Collins, who voted against the Senate’s policing reform bill in 2020 but then voted to accept the compromise version that emerged from negotiations with the House, said the POST Commission “was lifted up in legislation to be a commission of precision” and repeatedly cautioned the commission to be “careful” as it goes about its work so as to not discourage law enforcement recruitment or to disrupt the balance of trust between police and the people they serve.
“I know that it was communicated earlier that the intentions of the range of questions and particularly the, sort of the open-endedness to some of them wasn’t intended to be, you know, to harm. But I think it’s important to note and I believe that this commission understands — I just want to cite examples of how things can go in a different direction if we’re not careful. So since March, I’ve accumulated in my office … in a way that we haven’t seen in my time representing this district since 2018, the wave of complaints coming from parents at the Boston Public Schools alone about violence and not calling 911,” Collins said. “And we don’t disconnect the fact that when there’s a chilling effect on police in a pursuit of information, most of which is accessible by this commission, to lead in a way that it says is not intended but can. So the chilling effect of recruitment, we’re seeing that already. Not to mention within our communities of color, we’re trying to diversify our ranks, we need to. So I think it’s important to know that, that what we say matters — all of us, I’m in the same boat — what we do matters.”
Collins said many of the law enforcement officers he represents “are feeling more vulnerable than they ever had” and told the POST Commission that it should consider its own legitimacy as it undertakes the state’s first police officer certification process.

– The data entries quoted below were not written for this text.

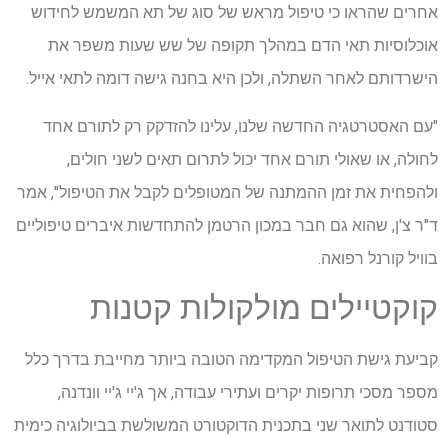
אחרים שהראו כי טיפול מראש של סוג של תא המשמש לחידוש
אוכלוסיות תאי הדם במהלך תקופה של שש שעות משפר את
הישרדותם לאחר השתלה, ולכן היא בחנה גישה דומה לתאי אייל.
"עם האסטרטגיה החדשה שלנו, עלינו להזדקק רק לתורם אחד
לחולה, או שאולי תורם אחד יכול לתרום תאים לשני חולים,
ולהפחית את זמן ההמתנה של המטופלים לקבל את הטיפול", אמר
ד"ר צ'ן, שהוא גם חבר במכון הרטמן להתחדשות איברים טיפוליים
בוויל קורנל רפואה.
קוקטיילים מולקולות קטנות
קביעת גישת הטיפול המקדימה הטובה ביותר מחייבת בדרך כלל
מספר מסכי תרופות יקרים ועתירי עבודה, אך ג'יי ג'יי וונדנה,
סטודנט לתואר שני בתכנית הדוקטורט המשולשת בביולוגיה כימית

“When we go out there and we’re trying to communicate — because there’s an obligation publicly, and I think that’s an important one, to maintain and establish the legitimacy of this commission because you’re a young child right now. You’re not seasoned as an entity. As professionals, your characters are unquestioned and that’s why you’re the founding members of this commission, so we trust in your leadership — but the importance of how we get off the ground here, I can’t understate the impact that it has,” Collins said.

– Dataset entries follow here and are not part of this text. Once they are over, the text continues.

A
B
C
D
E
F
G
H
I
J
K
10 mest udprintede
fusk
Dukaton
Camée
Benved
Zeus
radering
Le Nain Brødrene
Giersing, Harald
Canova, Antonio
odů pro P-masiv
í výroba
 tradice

One person who spoke at Wednesday’s meeting said he took issue with language in the POST Commission’s draft regulations that defined good moral character to include things like promoting public confidence in law enforcement, integrity and morality.
“It seems to me that you’re going beyond ‘good moral character’ and ‘fit for employment’ to a kind of Boy Scout standard that exceeds the statutory authority,” Alan Shapiro, who said he has been representing police unions for 40 years, said. “If I’m a police officer, I go to work, I show up every day, I do my job. If I get a call, I go on the call. I’m not biased. If I have to make an arrest, I make an arrest. Isn’t that enough? I mean, why do I have to promote public confidence in law enforcement?”